I've done a little Googling and found three brands around £20 that have relatively good reviews. I was hoping for someone with personal experience of one of the following, none of them have loads of reviews...
ukslings - Google seems to link this particular one with FreeHand
mnsdesigns - I've seen one bad review against a few good ones
plotpro77 - this says it's an AGNES mei tai

I had a BabaSling, but she got too heavy for me to carry on one shoulder, so we only used it a few time. I don't want to spend loads of money on a mei tai in case I still can't handle her weight and only use it a couple times, which is why I'm looking at the cheaper ones.


----------



## NaturalMomma

That first one is a Freehand. It's a stock photo. This person says there is 10 available, so it's not buying from someone who just doesn't want it. They are retailing them. However, Mei Tais, especially Freehand, have been remade by a company called Minizone, and they are fake. You won't know it's from them until you buy it and see a tag that says Minizone on it. They have been making fakes of many carriers including Ergo, Freehand and some others. I always warn people about buying off of Ebay because you don't know until you get it.


----------



## Maman

could always ask seller if it has minizone tag on it?


----------



## Rachel_C

I'd rather buy second hand from somewhere like Natural Mamas and get a more expensive carrier that's already been worn so it's nice and soft. You probably wouldn't have to pay much more than that if you're not fussy about fabrics etc.


----------



## LauraBee

I sent a message to the first seller, asking what it says on the label, if they say it's FreeHand and turns out to be a Minizone, I'd be able to claim a refund through eBay for the item not being as described.

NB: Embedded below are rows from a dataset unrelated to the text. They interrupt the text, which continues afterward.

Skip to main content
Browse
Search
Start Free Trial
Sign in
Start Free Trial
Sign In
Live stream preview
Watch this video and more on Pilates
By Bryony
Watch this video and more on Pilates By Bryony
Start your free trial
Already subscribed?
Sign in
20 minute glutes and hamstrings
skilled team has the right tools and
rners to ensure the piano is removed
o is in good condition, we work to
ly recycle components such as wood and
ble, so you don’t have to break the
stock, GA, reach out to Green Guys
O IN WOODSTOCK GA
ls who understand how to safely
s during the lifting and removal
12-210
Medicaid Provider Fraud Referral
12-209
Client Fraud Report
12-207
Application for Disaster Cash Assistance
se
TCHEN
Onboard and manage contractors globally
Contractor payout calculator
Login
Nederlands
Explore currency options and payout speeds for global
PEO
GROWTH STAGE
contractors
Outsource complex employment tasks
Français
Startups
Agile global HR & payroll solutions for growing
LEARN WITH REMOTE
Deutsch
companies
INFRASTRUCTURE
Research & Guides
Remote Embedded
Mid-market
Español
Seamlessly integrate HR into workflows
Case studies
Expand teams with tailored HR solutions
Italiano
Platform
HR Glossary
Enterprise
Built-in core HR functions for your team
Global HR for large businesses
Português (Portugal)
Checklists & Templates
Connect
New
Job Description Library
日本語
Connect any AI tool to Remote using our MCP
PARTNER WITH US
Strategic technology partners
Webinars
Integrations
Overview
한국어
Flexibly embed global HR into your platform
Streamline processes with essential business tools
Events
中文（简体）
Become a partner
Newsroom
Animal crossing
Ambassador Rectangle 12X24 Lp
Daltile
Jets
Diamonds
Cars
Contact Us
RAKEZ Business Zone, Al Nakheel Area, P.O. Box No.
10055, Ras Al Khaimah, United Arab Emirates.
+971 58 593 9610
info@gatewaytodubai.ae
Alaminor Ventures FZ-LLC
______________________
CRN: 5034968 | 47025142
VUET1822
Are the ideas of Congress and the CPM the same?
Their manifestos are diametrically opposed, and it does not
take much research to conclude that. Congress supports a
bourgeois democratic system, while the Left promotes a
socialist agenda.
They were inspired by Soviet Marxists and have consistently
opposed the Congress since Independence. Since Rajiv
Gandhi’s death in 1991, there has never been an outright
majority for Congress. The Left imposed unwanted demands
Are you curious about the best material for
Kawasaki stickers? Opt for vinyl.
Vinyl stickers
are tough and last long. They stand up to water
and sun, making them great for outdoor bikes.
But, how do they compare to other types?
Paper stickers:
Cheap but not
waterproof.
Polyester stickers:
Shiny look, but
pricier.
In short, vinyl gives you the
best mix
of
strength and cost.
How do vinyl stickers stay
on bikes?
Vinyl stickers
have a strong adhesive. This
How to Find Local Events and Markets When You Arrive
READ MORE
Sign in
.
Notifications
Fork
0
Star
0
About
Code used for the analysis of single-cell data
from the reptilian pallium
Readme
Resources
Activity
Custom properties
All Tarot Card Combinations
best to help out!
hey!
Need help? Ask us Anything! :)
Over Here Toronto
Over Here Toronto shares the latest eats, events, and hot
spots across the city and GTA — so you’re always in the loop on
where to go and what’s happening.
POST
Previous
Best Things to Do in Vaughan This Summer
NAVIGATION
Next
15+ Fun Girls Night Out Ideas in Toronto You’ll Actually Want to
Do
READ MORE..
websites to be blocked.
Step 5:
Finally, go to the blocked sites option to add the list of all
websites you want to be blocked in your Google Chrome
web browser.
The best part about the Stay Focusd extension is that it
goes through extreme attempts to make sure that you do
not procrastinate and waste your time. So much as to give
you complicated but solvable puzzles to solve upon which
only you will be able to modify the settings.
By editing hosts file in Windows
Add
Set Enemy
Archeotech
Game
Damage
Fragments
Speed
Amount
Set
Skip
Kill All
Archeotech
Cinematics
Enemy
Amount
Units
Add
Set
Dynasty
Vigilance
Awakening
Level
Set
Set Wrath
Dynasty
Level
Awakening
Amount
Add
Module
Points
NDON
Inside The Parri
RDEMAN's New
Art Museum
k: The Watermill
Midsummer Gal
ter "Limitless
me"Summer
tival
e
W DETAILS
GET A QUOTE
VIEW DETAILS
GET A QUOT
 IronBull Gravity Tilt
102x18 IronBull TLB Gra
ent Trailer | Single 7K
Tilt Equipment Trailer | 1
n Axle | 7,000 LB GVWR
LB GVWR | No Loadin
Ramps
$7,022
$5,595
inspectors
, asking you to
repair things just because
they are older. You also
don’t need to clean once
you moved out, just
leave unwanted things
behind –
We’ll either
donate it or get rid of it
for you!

I've had a look on Natural Mamas, but I couldn't understand any of the abbreviations, also not sure if there are rules on who can buy like there are on here - I probably wouldn't be on there a lot. Will have a look through again in a minute and maybe join though :thumbup: 

Edit: Just looked and it says "30 days membership and 30 posts before you can post FSOT" does that just mean for posting things for sale or for buying too?


----------



## NaturalMomma

I think it just means posting anywhere on the forum. You have to be careful with Ebay because a lot of carriers are counterfeit when it's not being sold used (as in a momma doesn't need/want it anymore). The problem with the counterfeit is they are cheaper so people think they're getting a good deal, and they look just like the real ones. But they are made poorly, their material is not good quality, and the stitching isn't as good and can easily break. Also they stuff them with things like burp rags. Here is some more info on counterfeit carriers. https://babycarrierindustryalliance.memberlodge.org/fakes


----------



## LauraBee

Okay, I've put a bid in on a used Babyhawk on eBay and have another in my watch list in case I'm outbid. I'll just keep trying until I get one at the price I want.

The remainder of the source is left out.